I giovani reumatologi che escono perfettamente formati dalle scuole di specializzazione non trovano collocazione nelle strutture pubbliche, e vengono assunti nell’ambito della medicina interna o nel privato. Anche a causa dell’assenza di strutture specialistiche, il paziente, prima di accedere alla valutazione reumatologica, entra in contatto con altri specialisti, per esempio il fisiatra, l’ortopedico e il neurologo, con notevole ritardo diagnostico. Più la diagnosi ritarda, più ritarda la terapia con l’aggravamento dei sintomi e l’accumulo del danno irreversibile, che è direttamente proporzionale all’invalidità.
Sempre dal congresso di Rimini rivolgiamo anche un appello a tutti i pazienti reumatologici affinché siano vaccinati contro le principali infezioni prevenibili. L’intero processo d’immunizzazione deve essere "personalizzato" sul singolo malato e va coordinato dallo specialista reumatologo. È fondamentale evitare alcune infezioni che per un malato reumatico possono essere molto più pericolose che per il resto della popolazione. Esiste un’ampia letteratura scientifica che ha dimostrato in modo inequivocabile come le malattie infettive siano più pericolose nei malati reumatologici.
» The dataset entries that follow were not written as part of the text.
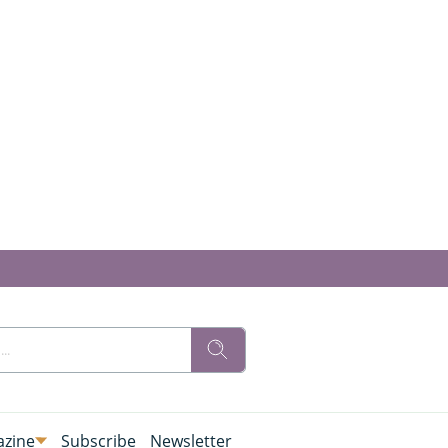
zine
Subscribe
Newsletter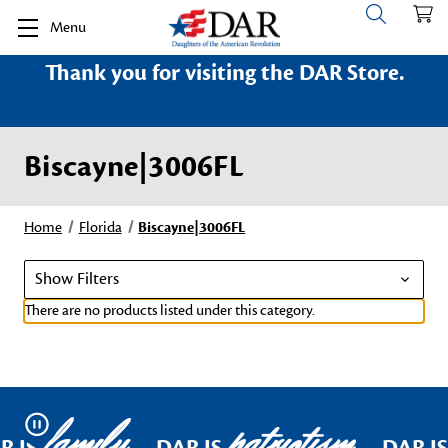
Menu
Thank you for visiting the DAR Store.
Biscayne|3006FL
Home
Florida
Biscayne|3006FL
Show Filters
There are no products listed under this category.
family
patriotism
Pause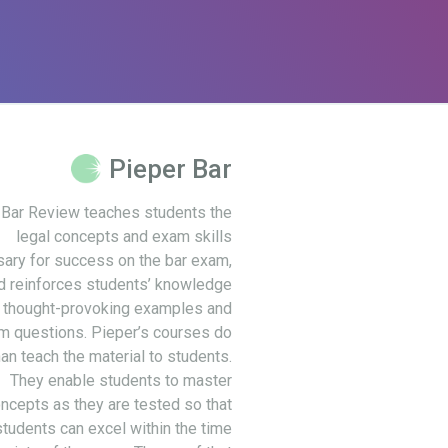
Pieper Bar
 Bar Review teaches students the
legal concepts and exam skills
ary for success on the bar exam,
d reinforces students’ knowledge
 thought-provoking examples and
m questions. Pieper’s courses do
an teach the material to students.
They enable students to master
ncepts as they are tested so that
students can excel within the time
In particolare il paziente reumatologico va protetto il più possibile contro il Sars-Cov-2. Raccomandiamo a tutti la dose supplementare dopo il ciclo primario che tra poco sarà disponibile, in alcune Regioni, per l’intera popolazione a prescindere dall’età o dalla presenza di gravi malattie croniche. Nelle strutture sanitarie della Penisola stiamo assistendo a un aumento di casi di persone ospedalizzate a causa del Coronavirus-19. È un pericolo reale che però possiamo evitare grazie all’immunizzazione. Tuttavia non sempre è possibile somministrare il vaccino, a causa delle condizioni di salute del malato. In alternativa alla vaccinazione sono comunque disponibili terapie a base di anticorpi monoclonali che possono comunque proteggere il paziente immunocompromesso e preservarlo dal rischio di Covid-19. Le malattie reumatologiche sono più di 200 e in Italia vivono oltre 5 milioni e mezzo di pazienti reumatologici. Molti di loro potrebbero trarre reale giovamento da un’alimentazione sana ed equilibrata come quella garantita dalla dieta mediterranea. Aiuta infatti a ridurre l’infiammazione causata dalle patologie ed è complementare alla terapia farmacologica. Per questo è fondamentale incentivarne la diffusione. Con questo appello si è aperto il congresso di Rimini che è stato introdotto dal talk show "Reumatologia e stili di vita". Con uno speaker d’eccezione: l’ex ginnasta Jury Chechi.